Llegaron al garaje de coches.
—Tiene usted buena memoria —dijo Killian—. También fui a Eritrea, Chad, Angola y Libia para abrir nuevas fábricas de productos alimenticios. Aunque muchos no lo sepan aún, el futuro del mundo se encuentra en África.
—Me gusta su colección de coches —dijo Gant.
—Juguetes —respondió Killian—. Meros juguetes.
Los llevó a un pasillo por el que se salía del garaje. Tenía tarima y paredes prístinas de color blanco.
—Pero me gusta jugar con juguetes —dijo Killian—. Casi tanto como me gusta jugar con la gente. Me gusta ver sus reacciones en situaciones de estrés.
Se detuvo delante de una puerta de madera. Schofield oyó risas tras la puerta. Risas estentóreas de hombres. Parecía como si estuviera celebrando una fiesta.
—¿Situaciones de estrés? —dijo Schofield—. ¿A qué se refiere?
—Bueno… Tomemos como ejemplo la incapacidad de la media occidental para comprender a los terroristas suicidas islamistas. A los occidentales se nos enseña desde nuestro nacimiento a luchar de un modo justo: los duelos franceses, con diez pasos de separación; las justas de caballeros inglesas; los pistoleros estadounidenses, cara a cara en una calle del salvaje Oeste. En el mundo occidental, luchar es justo porque se da por sentado que ambas partes quieren ganar la batalla.
—Pero el terrorista suicida no lo ve de esa manera —continuó Schofield.
—Exacto —dijo Killian—. No quiere ganar la batalla, porque la batalla para un terrorista suicida es algo insignificante. Él quiere ganar una guerra mayor, una guerra psicológica en la que el hombre que muere en contra de su voluntad, en un estado de angustia, terror y miedo, pierde; mientras que el que muere cuando está emocional y espiritualmente preparado, gana.
»Así, cuando un occidental se las ve con un terrorista suicida se viene abajo. Créanme, lo he visto. Al igual que he visto las reacciones de la gente en otras situaciones de estrés: criminales en la silla eléctrica, personas en el agua rodeadas de tiburones. Oh, sí, me encanta ver el gesto de puro horror que se forma en el rostro de un hombre cuando es consciente de que va a morir.

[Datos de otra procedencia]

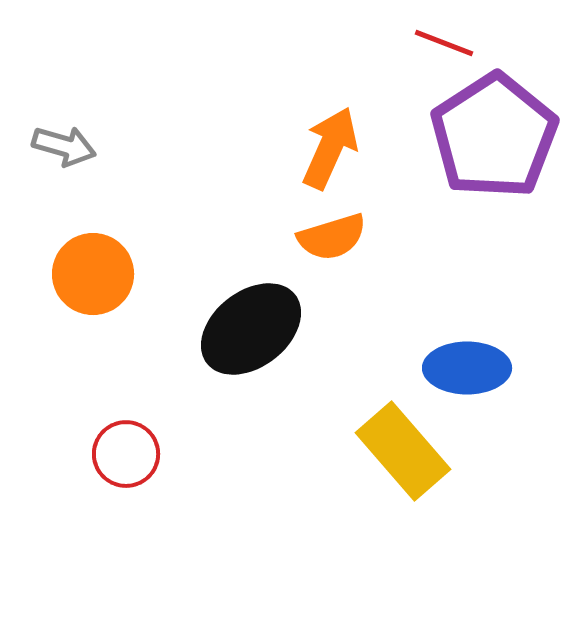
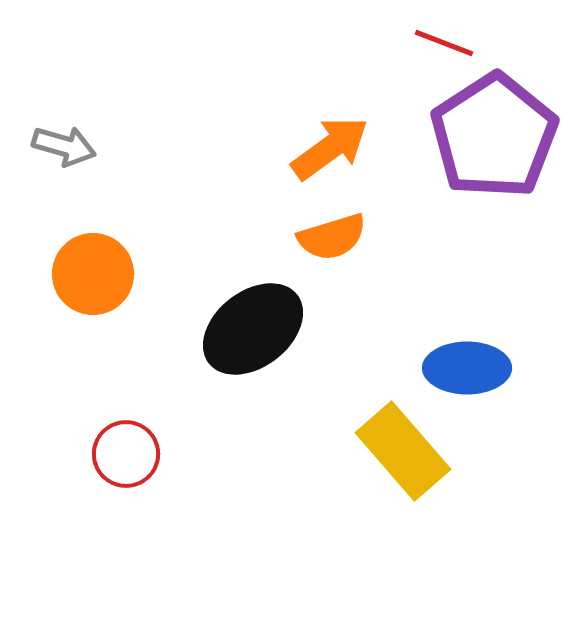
orange arrow: rotated 30 degrees clockwise
black ellipse: moved 2 px right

Tras decir eso, Killian abrió la puerta…
… En el mismo instante en que Schofield cayó en la cuenta:
El problema con la lista maestra de objetivos.
En la lista maestra de objetivos, los nombres de McCabe y Farrell habían sido sombreados.
McCabe y Farrell, que habían muerto en Siberia esa mañana, ya habían sido declarados oficialmente muertos.
Y ya se había pagado la recompensa por sus cabezas.
Lo que significaba que…
Las puertas se abrieron…
… Y Schofield y Gant se toparon con la imagen de un comedor repleto de miembros de Executive Solutions, veinte en total, comiendo, bebiendo y fumando. En la cabecera de la mesa, con su nariz rota cubierta por un nuevo vendaje, estaba Cedric Wexley.
A Schofield se le mudó el rostro.
—Y esa… —dijo Killian—. Esa es la expresión de la que les hablaba. —El multimillonario esbozó una sonrisa leve y carente de alegría—. Bienvenido a mi castillo… capitán Schofield.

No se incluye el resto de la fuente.